[Stored data entries]
========
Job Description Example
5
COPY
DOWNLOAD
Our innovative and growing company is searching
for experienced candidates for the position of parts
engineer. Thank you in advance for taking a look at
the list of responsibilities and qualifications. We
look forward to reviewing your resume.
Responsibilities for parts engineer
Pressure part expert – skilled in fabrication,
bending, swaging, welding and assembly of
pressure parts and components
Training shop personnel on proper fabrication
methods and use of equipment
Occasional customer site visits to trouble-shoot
========
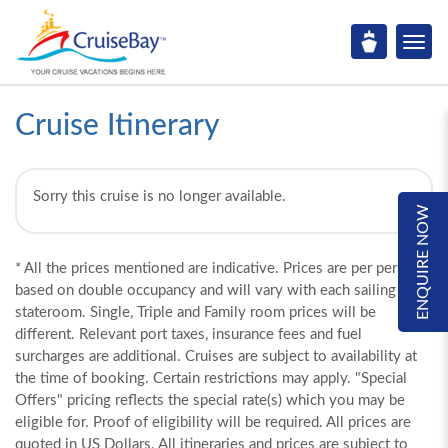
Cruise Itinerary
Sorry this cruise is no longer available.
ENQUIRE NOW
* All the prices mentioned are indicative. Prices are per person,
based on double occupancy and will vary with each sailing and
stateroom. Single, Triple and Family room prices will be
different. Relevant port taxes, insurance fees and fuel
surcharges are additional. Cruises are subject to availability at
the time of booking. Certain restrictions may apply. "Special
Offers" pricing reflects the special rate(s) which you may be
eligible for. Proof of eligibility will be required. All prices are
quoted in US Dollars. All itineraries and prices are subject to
========
* **Exercise requirements**
Would you print, exactly as written, every line above from the one holding "Job Description Example" through the one holding "Occasional customer site", with both included and no other lines?

* **Expected output**
Job Description Example
5
COPY
DOWNLOAD
Our innovative and growing company is searching
for experienced candidates for the position of parts
engineer. Thank you in advance for taking a look at
the list of responsibilities and qualifications. We
look forward to reviewing your resume.
Responsibilities for parts engineer
Pressure part expert – skilled in fabrication,
bending, swaging, welding and assembly of
pressure parts and components
Training shop personnel on proper fabrication
methods and use of equipment
Occasional customer site visits to trouble-shoot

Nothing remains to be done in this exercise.